Economist Plaza Exhibition: Alastair Mackie – Mimetes Anon

19 February 2009—19 April 2009

Consultancy, Economist Plaza

The Economist Plaza
25 St James's Street
London, SW1A 1HG United Kingdom

At first glance, the Economist Plaza appears empty – the usual centrally positioned sculpture absent. But scanning the perimeter a lone figure is seen to be lurking amongst the passing crowd. To our surprise – or perhaps more to his – a fully grown male chimpanzee is perched ominously upon the southern railing of the space. The chimpanzee is more closely related genetically to humans than to gorillas or other apes, and here we find our closest living cousin sitting within the fabric of this busy urban plaza, quite inconspicuously but resolutely staring back at us.

An awkward and unexpected standoff with our animal past, Mimetes Anon is a meticulously cast bronze chimpanzee with a photo-realist surface. As if from a scene in an apocalyptic science fiction movie, its appearance in the Plaza also serves as a reminder of what might have been if the great evolutionary leap forward never happened. The title refers to a synonym for the chimpanzee originated in the 1820’s (mimetes – from the Greek word meaning ‘to imitate’. Anon – at an unspecified future time).

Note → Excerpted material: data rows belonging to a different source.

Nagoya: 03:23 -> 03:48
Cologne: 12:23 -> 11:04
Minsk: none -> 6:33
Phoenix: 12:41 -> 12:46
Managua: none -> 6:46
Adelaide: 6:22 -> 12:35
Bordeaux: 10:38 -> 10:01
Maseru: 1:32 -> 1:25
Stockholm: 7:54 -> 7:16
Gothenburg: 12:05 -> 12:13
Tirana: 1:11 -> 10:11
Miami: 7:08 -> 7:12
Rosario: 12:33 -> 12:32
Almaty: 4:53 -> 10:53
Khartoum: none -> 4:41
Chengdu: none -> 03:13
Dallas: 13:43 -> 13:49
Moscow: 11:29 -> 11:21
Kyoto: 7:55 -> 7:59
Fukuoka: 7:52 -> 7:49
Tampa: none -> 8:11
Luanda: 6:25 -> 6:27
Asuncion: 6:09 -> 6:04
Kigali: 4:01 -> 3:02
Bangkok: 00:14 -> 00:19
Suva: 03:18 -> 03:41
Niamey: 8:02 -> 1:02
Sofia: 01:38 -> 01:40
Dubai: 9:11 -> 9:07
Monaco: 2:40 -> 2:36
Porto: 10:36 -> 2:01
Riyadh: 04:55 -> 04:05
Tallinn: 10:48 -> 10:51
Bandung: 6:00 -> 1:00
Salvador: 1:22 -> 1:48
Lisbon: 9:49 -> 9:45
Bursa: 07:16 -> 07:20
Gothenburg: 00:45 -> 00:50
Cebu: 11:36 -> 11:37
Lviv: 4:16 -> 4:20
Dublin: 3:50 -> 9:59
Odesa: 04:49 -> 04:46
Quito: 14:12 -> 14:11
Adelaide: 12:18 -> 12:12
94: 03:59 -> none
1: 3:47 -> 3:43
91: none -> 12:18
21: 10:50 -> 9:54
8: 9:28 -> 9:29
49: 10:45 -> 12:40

Alastair Mackie’s sculptures often address the lack of progress in contemporary society and the destructive ways we forge ahead into the future without learning from past mistakes. If the development of agriculture marks the advent of human civilization, then today, culture, science, government, and economic expansion are the benchmarks we use to measure the progress of civilisation. More than ever at this moment in time, as world population burgeons to almost seven billion people, we are forced to rethink the state of the human condition in relation to our environment. By remembering the past and imagining the future, we begin to question whether our obsession with progress is in fact leading us in the right direction. Mimetes Anon triggers our awareness and interrogates our convictions about the uneasy boundaries that separate modern man and the natural world that we inhabit.